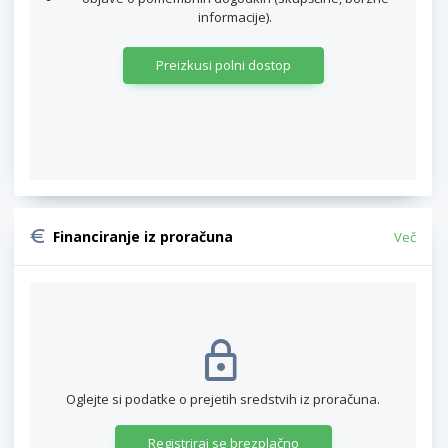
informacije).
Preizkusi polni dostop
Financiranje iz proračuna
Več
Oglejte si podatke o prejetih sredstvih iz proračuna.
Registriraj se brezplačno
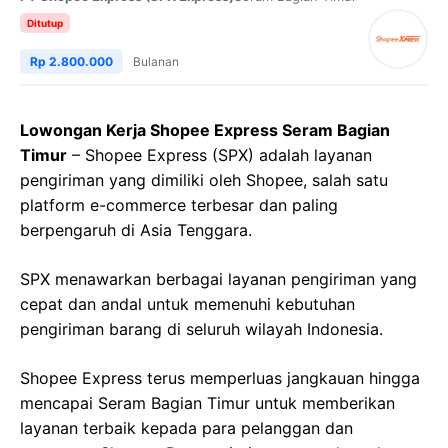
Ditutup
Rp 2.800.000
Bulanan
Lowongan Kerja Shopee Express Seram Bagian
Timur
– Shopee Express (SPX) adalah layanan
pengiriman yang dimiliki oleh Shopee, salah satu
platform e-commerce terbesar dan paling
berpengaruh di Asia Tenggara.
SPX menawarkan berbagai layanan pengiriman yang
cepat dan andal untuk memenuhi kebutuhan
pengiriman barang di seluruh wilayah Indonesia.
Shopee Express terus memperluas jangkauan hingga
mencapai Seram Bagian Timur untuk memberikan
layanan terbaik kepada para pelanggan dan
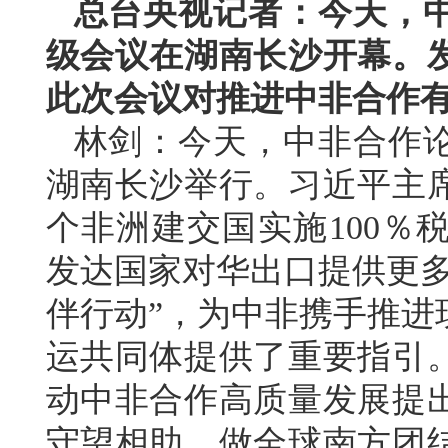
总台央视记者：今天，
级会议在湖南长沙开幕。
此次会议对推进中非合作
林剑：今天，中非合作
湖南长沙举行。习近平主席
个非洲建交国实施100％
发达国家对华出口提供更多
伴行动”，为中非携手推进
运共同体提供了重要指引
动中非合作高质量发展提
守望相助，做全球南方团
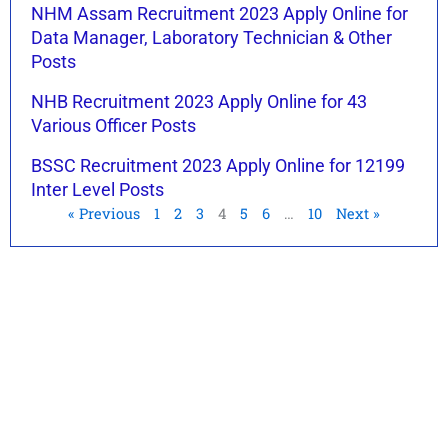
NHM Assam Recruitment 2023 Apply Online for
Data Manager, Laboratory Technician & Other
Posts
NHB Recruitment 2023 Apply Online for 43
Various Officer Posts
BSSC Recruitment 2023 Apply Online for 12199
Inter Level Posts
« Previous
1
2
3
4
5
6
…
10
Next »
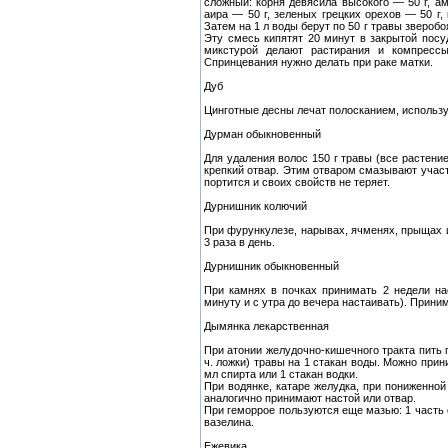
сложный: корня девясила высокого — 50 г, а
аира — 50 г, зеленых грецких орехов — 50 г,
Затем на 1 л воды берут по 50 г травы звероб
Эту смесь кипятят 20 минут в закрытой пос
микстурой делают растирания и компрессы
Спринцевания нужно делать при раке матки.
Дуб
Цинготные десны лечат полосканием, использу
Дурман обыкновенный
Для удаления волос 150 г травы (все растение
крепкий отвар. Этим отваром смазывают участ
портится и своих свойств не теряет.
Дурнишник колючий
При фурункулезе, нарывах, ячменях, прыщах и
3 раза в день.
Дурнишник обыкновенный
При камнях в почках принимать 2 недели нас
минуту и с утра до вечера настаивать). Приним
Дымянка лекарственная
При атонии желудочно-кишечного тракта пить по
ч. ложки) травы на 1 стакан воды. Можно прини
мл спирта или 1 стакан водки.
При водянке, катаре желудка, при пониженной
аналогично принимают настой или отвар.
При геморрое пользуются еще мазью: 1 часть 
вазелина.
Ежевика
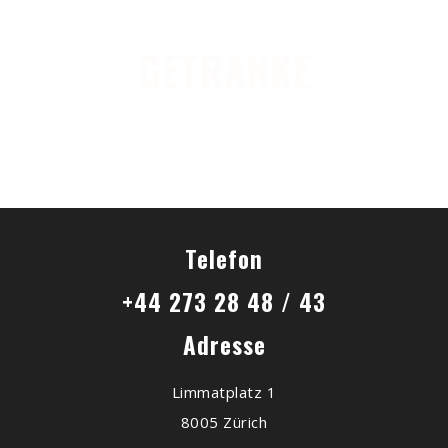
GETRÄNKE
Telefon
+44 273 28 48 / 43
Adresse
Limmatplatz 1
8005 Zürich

##########

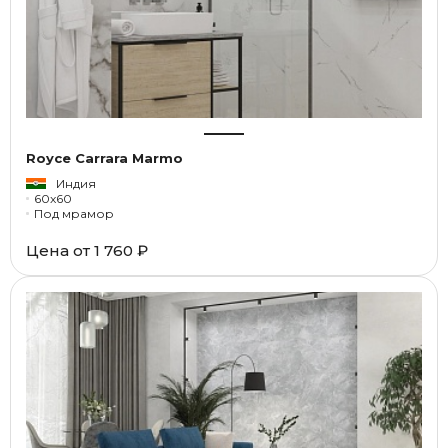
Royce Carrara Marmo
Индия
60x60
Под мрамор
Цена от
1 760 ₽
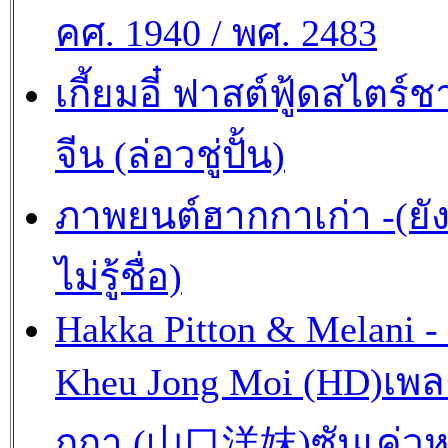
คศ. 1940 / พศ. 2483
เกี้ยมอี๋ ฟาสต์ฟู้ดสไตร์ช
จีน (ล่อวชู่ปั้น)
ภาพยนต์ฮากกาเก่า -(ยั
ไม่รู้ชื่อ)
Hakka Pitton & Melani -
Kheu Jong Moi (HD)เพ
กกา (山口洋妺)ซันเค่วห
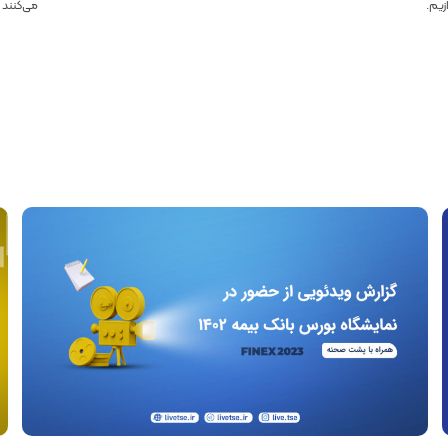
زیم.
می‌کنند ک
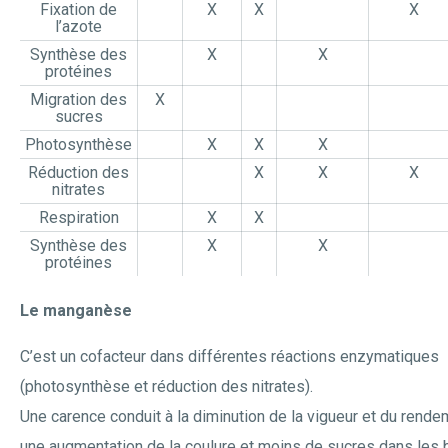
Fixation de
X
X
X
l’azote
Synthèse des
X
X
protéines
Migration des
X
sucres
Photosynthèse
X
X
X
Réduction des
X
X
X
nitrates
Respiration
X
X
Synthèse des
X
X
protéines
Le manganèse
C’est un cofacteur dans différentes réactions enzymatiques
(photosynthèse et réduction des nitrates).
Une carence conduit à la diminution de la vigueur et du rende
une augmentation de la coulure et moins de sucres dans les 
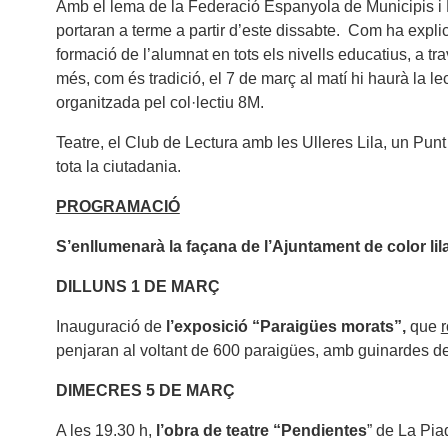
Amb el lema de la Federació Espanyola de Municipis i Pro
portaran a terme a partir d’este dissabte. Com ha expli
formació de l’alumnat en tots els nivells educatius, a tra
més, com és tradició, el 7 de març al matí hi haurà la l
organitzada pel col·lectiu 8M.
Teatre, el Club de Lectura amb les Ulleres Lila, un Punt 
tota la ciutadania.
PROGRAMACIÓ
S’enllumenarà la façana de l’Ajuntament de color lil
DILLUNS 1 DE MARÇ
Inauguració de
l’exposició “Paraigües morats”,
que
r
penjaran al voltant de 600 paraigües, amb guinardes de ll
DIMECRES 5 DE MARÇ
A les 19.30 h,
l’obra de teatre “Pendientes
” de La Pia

##########

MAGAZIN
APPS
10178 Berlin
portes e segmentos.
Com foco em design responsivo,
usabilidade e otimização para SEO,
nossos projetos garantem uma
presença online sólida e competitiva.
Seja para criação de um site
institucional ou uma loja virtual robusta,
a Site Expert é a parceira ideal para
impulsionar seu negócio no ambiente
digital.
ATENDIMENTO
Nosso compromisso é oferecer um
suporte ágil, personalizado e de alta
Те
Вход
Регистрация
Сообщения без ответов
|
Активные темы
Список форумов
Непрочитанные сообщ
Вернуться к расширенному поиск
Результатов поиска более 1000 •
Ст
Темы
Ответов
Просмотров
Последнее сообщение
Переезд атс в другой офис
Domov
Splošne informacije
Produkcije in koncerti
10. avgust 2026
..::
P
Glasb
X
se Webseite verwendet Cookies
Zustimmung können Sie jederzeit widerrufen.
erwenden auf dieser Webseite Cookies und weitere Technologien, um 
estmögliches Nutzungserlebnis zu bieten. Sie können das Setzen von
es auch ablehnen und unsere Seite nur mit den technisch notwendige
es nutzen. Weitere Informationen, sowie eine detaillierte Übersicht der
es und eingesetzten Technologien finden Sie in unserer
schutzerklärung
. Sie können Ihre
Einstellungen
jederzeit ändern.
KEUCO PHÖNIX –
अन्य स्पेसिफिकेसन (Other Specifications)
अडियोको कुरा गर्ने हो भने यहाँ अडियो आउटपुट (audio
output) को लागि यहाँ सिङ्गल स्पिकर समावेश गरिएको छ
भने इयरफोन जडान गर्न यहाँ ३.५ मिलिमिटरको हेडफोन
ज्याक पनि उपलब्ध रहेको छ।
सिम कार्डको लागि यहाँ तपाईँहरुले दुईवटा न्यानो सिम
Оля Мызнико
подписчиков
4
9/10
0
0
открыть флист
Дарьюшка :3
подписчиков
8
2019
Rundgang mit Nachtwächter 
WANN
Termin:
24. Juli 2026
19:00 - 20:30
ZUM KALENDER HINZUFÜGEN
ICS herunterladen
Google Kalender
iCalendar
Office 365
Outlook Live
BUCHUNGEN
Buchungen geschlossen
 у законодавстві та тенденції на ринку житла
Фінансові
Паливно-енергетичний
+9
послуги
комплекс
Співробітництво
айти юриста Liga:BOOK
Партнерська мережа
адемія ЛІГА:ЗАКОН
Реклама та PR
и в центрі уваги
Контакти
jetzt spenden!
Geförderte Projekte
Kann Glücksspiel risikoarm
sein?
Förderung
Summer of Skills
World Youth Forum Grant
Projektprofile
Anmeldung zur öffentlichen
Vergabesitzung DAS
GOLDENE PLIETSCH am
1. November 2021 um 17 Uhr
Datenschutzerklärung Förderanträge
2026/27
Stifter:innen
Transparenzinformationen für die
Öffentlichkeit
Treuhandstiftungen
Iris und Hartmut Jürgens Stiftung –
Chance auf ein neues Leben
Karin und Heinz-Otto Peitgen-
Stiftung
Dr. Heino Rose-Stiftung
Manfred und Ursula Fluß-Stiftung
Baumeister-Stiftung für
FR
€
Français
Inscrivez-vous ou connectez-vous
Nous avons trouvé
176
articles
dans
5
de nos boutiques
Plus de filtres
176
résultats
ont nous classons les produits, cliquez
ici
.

##########

WHAT TO DO> Could the stretch from the line with "informacije)." through the line with "pengiriman yang dimiliki" in the listing above be restated word for word, minus the pictures?

ANSWER FOR THIS EXERCISE>
informacije).
Preizkusi polni dostop
Financiranje iz proračuna
Več
Oglejte si podatke o prejetih sredstvih iz proračuna.
Registriraj se brezplačno
Ditutup
Rp 2.800.000
Bulanan
Lowongan Kerja Shopee Express Seram Bagian
Timur
– Shopee Express (SPX) adalah layanan
pengiriman yang dimiliki oleh Shopee, salah satu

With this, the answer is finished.